▸ **WHAT YOU SHOULD DO**
Scan the listing below and copy each line holding the word "number".

● ● ● ● ●

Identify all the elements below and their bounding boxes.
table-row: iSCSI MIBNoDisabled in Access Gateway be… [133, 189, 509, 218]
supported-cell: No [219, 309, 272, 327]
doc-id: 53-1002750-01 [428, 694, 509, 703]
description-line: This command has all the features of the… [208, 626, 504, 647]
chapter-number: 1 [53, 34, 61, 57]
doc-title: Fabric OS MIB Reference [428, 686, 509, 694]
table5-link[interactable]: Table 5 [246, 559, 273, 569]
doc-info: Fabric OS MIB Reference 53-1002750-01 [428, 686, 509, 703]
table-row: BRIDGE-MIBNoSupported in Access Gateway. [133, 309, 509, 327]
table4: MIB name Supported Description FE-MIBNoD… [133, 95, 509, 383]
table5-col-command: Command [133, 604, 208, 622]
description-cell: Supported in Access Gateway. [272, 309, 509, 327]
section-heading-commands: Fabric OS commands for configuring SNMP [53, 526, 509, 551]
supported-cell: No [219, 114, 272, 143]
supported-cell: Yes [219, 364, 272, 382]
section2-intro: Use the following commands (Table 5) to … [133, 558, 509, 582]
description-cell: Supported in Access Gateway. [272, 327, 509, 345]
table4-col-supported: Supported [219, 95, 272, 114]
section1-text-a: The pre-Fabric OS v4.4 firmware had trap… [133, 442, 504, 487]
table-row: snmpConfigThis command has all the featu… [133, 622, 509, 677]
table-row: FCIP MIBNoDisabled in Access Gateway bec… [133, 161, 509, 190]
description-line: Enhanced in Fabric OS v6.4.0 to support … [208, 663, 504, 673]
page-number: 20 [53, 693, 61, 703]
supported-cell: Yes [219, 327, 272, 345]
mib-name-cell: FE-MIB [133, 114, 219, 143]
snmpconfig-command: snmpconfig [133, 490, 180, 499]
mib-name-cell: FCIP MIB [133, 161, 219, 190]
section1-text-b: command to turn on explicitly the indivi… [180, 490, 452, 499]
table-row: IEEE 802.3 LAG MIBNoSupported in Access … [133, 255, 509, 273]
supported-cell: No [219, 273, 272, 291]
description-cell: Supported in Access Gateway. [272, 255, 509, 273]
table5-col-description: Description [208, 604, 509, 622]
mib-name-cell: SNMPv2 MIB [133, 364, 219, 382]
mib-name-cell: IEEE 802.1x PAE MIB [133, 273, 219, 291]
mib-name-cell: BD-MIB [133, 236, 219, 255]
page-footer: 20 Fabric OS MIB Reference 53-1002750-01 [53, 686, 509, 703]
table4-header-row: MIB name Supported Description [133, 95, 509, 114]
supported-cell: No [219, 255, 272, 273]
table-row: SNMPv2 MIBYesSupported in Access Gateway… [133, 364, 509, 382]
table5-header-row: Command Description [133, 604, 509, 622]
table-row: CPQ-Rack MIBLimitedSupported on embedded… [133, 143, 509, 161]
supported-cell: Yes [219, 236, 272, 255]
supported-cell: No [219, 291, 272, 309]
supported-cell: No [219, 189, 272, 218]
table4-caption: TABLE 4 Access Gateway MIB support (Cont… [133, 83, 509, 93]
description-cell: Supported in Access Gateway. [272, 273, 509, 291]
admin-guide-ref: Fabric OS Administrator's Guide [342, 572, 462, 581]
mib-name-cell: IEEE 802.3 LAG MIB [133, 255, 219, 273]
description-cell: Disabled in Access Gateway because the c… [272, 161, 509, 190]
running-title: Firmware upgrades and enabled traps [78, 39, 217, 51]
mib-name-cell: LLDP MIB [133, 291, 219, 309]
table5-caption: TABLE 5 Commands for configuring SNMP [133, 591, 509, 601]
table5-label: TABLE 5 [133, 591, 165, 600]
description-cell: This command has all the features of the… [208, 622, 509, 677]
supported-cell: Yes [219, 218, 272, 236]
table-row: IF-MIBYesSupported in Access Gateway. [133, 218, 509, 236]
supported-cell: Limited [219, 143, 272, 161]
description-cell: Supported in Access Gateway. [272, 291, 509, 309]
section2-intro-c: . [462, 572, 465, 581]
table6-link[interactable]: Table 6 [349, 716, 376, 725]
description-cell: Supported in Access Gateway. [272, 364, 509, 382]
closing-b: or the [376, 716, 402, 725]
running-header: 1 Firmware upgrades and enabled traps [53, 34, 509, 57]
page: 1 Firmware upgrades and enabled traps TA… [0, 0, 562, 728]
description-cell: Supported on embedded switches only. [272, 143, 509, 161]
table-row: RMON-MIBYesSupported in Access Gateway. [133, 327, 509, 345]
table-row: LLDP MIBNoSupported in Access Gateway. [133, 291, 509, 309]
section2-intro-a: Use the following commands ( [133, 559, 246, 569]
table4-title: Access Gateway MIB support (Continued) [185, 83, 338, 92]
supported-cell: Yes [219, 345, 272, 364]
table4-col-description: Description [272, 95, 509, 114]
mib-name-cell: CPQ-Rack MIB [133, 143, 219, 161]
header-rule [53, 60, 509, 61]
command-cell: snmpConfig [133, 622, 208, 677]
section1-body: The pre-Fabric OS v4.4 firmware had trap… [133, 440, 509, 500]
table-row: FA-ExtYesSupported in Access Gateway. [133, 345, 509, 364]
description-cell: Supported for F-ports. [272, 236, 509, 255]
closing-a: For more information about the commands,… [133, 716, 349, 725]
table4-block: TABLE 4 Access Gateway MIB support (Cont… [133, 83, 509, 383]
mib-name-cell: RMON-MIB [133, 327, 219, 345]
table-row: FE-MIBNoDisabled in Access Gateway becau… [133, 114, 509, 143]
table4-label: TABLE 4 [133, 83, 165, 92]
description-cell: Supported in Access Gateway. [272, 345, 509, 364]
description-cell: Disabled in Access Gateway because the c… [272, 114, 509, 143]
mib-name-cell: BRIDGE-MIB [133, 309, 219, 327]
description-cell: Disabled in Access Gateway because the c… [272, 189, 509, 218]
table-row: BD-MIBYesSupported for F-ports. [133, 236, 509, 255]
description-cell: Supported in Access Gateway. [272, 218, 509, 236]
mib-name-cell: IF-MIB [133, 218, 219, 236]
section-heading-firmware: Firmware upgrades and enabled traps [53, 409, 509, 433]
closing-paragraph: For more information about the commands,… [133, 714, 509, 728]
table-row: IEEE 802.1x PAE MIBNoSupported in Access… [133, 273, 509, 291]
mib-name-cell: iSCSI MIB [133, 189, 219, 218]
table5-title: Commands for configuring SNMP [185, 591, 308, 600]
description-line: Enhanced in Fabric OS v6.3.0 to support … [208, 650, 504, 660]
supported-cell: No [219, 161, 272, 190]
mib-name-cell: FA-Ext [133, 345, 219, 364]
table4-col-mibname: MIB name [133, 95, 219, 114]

● ● ● ● ●

▸ **ANSWER BELOW**
chapter-number: 1 [53, 34, 61, 57]
page-number: 20 [53, 693, 61, 703]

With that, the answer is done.